L'industria della moda si prepara a un 2025 particolarmente tumultuoso e incerto. È arrivato un rallentamento ciclico a lungo temuto. I consumatori, segnati dal periodo di alta inflazione, sono sempre più sensibili ai prezzi. C'è anche la sorprendente ascesa dei dupe, ossia delle copie, e un boom di vendite del pre-loved, ossia l'usato, mai visto prima.
Problemi a livello globale
A livello globale i problemi macroeconomici del commercio mondiale pesano così come il cambiamento climatico fattore critico anche per il fashion che è tra i principali imputati con la sua industria inquinante. E di conseguenza, è probabile che il 2025 sia un momento di resa dei conti per molti marchi, magari meno agili di altri ad adattarsi al nuovo mercato. Sono alcune delle evidenze del McKinsey Global Fashion Index uscito l'11 novembre in cui si fa il punto sulle prospettive dell'industria della moda. Si prevedono ricavi in ribasso con il lusso, che ha guidato la creazione di valore negli ultimi anni, decisamente in calo, anche se non in tutti i paesi (in particolare il Giappone e l'India). I leader della moda intervistati nel rapporto annuale BoF-McKinsey State of Fashion Executive Survey sono pessimisti: del resto lo erano già lo scorso anno. Solo il 20% prevede miglioramenti nella fiducia dei consumatori nel 2025, mentre il 39% vede peggiorare le condizioni del settore.
Spiragli di speranza per il turismo in Europa
In particolare, spiragli per il ramo possono arrivare dal calo dell'inflazione e dall'aumento del turismo in Europa, dalla resilienza degli individui ad alto patrimonio netto negli Stati Uniti e dai nuovi motori di crescita in Asia per contrastare l'incertezza sulla spesa dei consumatori in Cina, che si sta ancora riprendendo dalla pandemia. La Cina rimarrà il centro di gravità della regione, ma poiché il paese è colpito da venti contrari macroeconomici, i marchi si concentreranno su altri mercati asiatici, in particolare Giappone, Corea e India.
Sfida per i brand
La sfida per i marchi, si legge nello studio, è ovviamente non perdere l'attenzione degli acquirenti che stanno dando sempre più priorità al valore. I marchi insomma devono dimostrare ai clienti perché i loro prodotti valgono il prezzo. Altra cosa interessante del rapporto riguarda i target: mentre l'industria della moda ha storicamente dato priorità agli acquirenti più giovani, la "Silver Generation" di clienti over 50 sta crescendo come percentuale della popolazione complessiva e della spesa per la moda. Nel 2025, i marchi trarranno vantaggio dal corteggiamento di questi clienti spesso trascurati. Non tutti i brand sono abili nel fare questi cambiamenti. Spesso, sono i nomi più nuovi, "sfidanti", non gravati da concezioni storiche su prodotti, negozi e clienti, a emergere. Ciò è particolarmente vero nella categoria dell'abbigliamento sportivo, dove stanno emergendo tanti marchi che non c'erano, conquistando rapidamente quote di mercato. Da diversi anni inoltre la catena della produzione è nel mirino: le aziende si sforzano di ridurre l'eccesso di inventario e minimizzare il rischio di carenze.

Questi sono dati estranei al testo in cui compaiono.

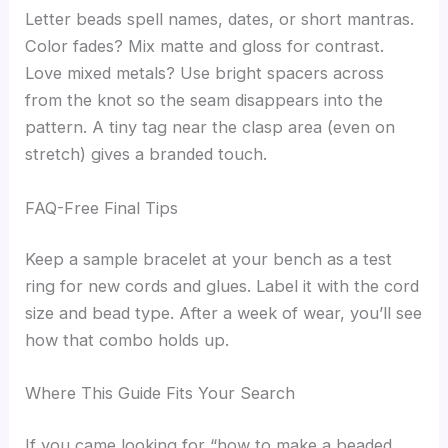
Letter beads spell names, dates, or short mantras.
Color fades? Mix matte and gloss for contrast.
Love mixed metals? Use bright spacers across
from the knot so the seam disappears into the
pattern. A tiny tag near the clasp area (even on
stretch) gives a branded touch.
FAQ-Free Final Tips
Keep a sample bracelet at your bench as a test
ring for new cords and glues. Label it with the cord
size and bead type. After a week of wear, you’ll see
how that combo holds up.
Where This Guide Fits Your Search
If you came looking for “how to make a beaded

Pressioni sulle emissioni di CO2
Le pressioni sui margini, così come le pressioni dei governi di tutto il mondo per ridurre le emissioni e gli sprechi di moda, guideranno i progressi nella gestione dell'inventario che sarà sempre più decisivo per la sopravvivenza delle maison. Nel frattempo nei negozi di alta gamma ma anche in molti con costi più abbordabili e perfino in catene importanti si sono affacciati i prodotti di riciclo: maglioni in cashmere riciclato, rigenerato fino all'80 per cento si trovano ad esempio da Rifò, da Patagonia, Papini, North Sails ma anche da Arket, Reformation e da Uniqlo (al momento solo con le sciarpe). Se a questo si somma il boom dei negozi pre-loved e dell'e-commerce dell'usato da Vinted a Wallapop ecco che sembra affermarsi nel comportamento dei consumatori un driver potente dalla consapevolezza della crisi climatica oltre che dalla crisi economica che se non colto diverrà un altro elemento di contrazione produttiva dell'industria.